The great reporter Edward R. Murrow titled his 1960 CBS documentary Harvest of Shame on the merciless exploitation of the migrant farmworkers by the large growers and their local government allies. Over fifty years later, it is still the harvest of shame for nearly two million migrant farmworkers who follow the seasons and the crops to harvest our fruits and vegetables.

As a student I went through migrant farmworker camps and fields and wrote about the abysmally low pay, toxic, unsafe working conditions, contaminated water, housing hovels and the complete absence of any legal rights.

It is a perversely inverted society when the people who do the backbreaking work to harvest one of the necessities of life are underpaid, underinsured, under-protected and under-respected while the Chicago commodity brokers – where the white collar gamblers sit in air-conditioned spaces and speculate on futures in foodstuffs’ prices – are quite well off, to put it modestly.

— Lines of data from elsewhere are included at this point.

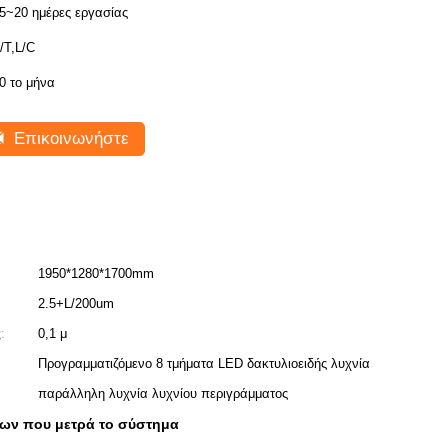
5~20 ημέρες εργασίας
/T,L/C
0 το μήνα
Επικοινωνήστε
1950*1280*1700mm
2.5+L/200um
:
0,1 μ
Προγραμματιζόμενο 8 τμήματα LED δακτυλιοειδής λυχνία
παράλληλη λυχνία λυχνίου περιγράμματος
ν που μετρά το σύστημα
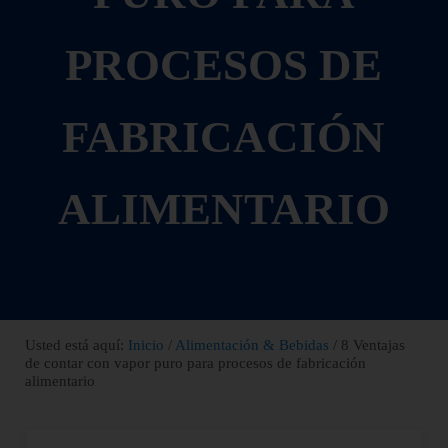
PROCESOS DE
FABRICACIÓN
ALIMENTARIO
Usted está aquí:
Inicio
/
Alimentación & Bebidas
/
8 Ventajas
de contar con vapor puro para procesos de fabricación
alimentario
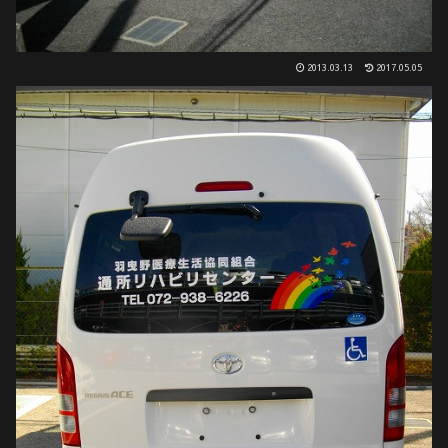
2013.03.13
2017.05.05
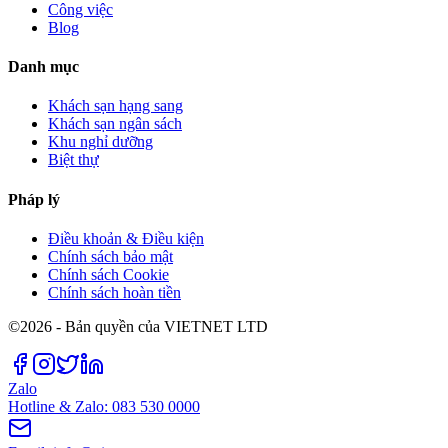
Công việc
Blog
Danh mục
Khách sạn hạng sang
Khách sạn ngân sách
Khu nghỉ dưỡng
Biệt thự
Pháp lý
Điều khoản & Điều kiện
Chính sách bảo mật
Chính sách Cookie
Chính sách hoàn tiền
©2026 - Bản quyền của VIETNET LTD
Zalo
Hotline & Zalo: 083 530 0000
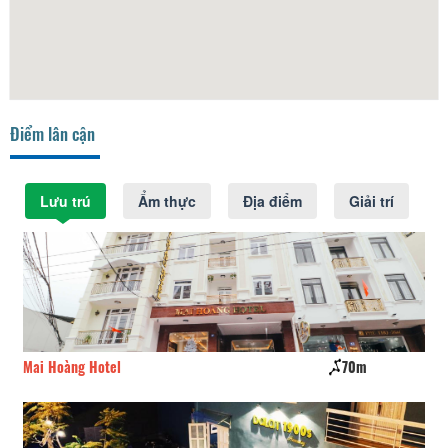
Điểm lân cận
Lưu trú
Ẩm thực
Địa điểm
Giải trí
Mai Hoàng Hotel
70m
Tu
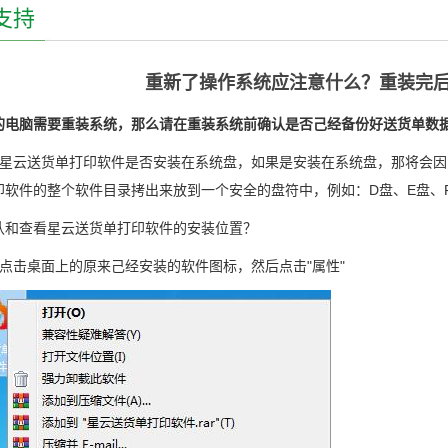
支持
重新了操作系统应注意什么？重装完
的电脑需要重装系统，那么请在重装系统前确认是否己经备份好送货单数
看星云送货单打印软件是否安装在系统盘，如果是安装在系统盘，那将会
印软件
的整个软件目录拷出来放到一个安全的盘符中，例如：D盘、E盘、
认和查看
星云送货单打印软件
的安装位置？
键点击桌面上的原来己经安装的软件图标，然后点击"属性"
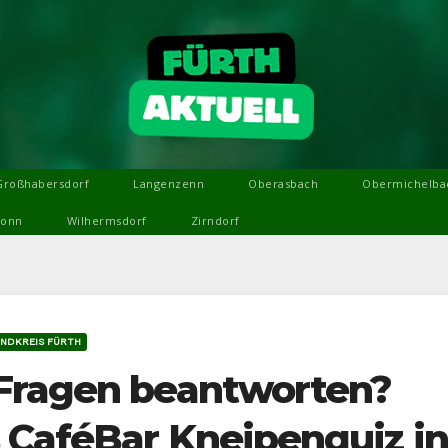
Großhabersdorf
Langenzenn
Oberasbach
Obermichelba
ronn
Wilhermsdorf
Zirndorf
NDKREIS FÜRTH
 Fragen beantworten?
 CaféBar Kneipenquiz in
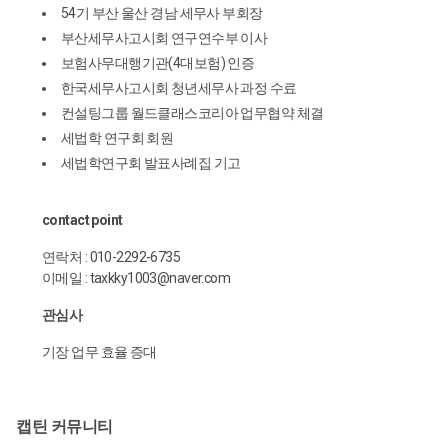
54기 부산 울산 경남 세무사 부회장
부산세무사고시회 연구연수부 이사
보험사무대행기관(4대보험) 인증
한국세무사고시회 청년세무사 과정 수료
컨설팅그룹 월드클래스코리아 업무협약 체결
세법학 연구회 회원
세법학연구회 발표사례집 기고
contact point
연락처 : 010-2292-6735
이메일 : taxkky1003@naver.com
관심사
기장 업무 효율 증대
캡틴 커뮤니티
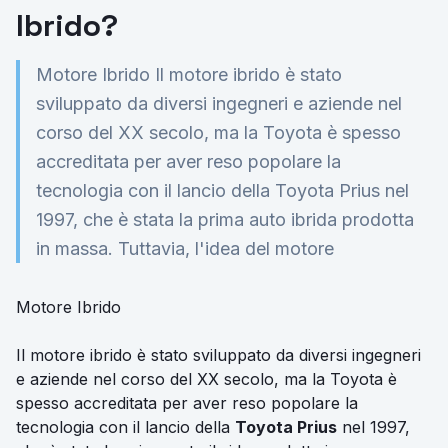
Ibrido?
Motore Ibrido Il motore ibrido è stato
sviluppato da diversi ingegneri e aziende nel
corso del XX secolo, ma la Toyota è spesso
accreditata per aver reso popolare la
tecnologia con il lancio della Toyota Prius nel
1997, che è stata la prima auto ibrida prodotta
in massa. Tuttavia, l'idea del motore
Motore Ibrido
Il motore ibrido è stato sviluppato da diversi ingegneri
e aziende nel corso del XX secolo, ma la Toyota è
spesso accreditata per aver reso popolare la
tecnologia con il lancio della
Toyota Prius
nel 1997,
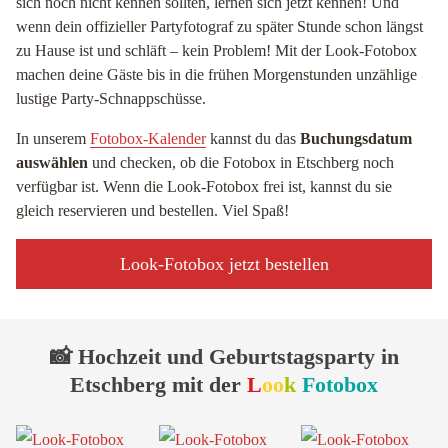
sich noch nicht kennen sollten, lernen sich jetzt kennen! Und
wenn dein offizieller Partyfotograf zu später Stunde schon längst
zu Hause ist und schläft – kein Problem! Mit der Look-Fotobox
machen deine Gäste bis in die frühen Morgenstunden unzählige
lustige Party-Schnappschüsse.
In unserem
Fotobox-Kalender
kannst du das
Buchungsdatum
auswählen
und checken, ob die Fotobox in Etschberg noch
verfügbar ist. Wenn die Look-Fotobox frei ist, kannst du sie
gleich reservieren und bestellen. Viel Spaß!
Look-Fotobox jetzt bestellen
📸 Hochzeit und Geburtstagsparty in
Etschberg mit der
L
oo
k
Fotobox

It probably won’t surprise you that the grapes, peaches, watermelons, strawberries, apricots and lettuce that you’re eating this week are brought to you from the fields by the descendants of the early migrant workers. Their plight is not that much better, except for the very few working under a real union contract.

Start with the exclusion of farmworkers from the Fair Labor Standards Act. Then go to the EPA’s Worker Protection Standard (WPS), which is aimed at protecting farmworkers and their families from pesticides but is outdated, weak and poorly enforced.

Continue on to the unyielding local power of growers and their campaign-cash indentured local, state and Congressional lawmakers. The recent shocking description of the tomato workers in central Florida in Chris Hedges and Joe Sacco’s book Days of Destruction, Days of Revolt, shows how close defenseless migrant workers can come to involuntary servitude.

In a recent television interview, featuring Baldemar Velasquez – a vigorous farm worker organizer – Bill Moyers summarized the period since Harvest of Shame:

“Believe it or not, more than fifty years later, the life of a migrant laborer is still an ordeal. And not just for adults. Perhaps as many as half a million children, some as young as seven years old, are out in the fields and orchards working nine to ten hour days under brutal conditions.” (See the full interview here.)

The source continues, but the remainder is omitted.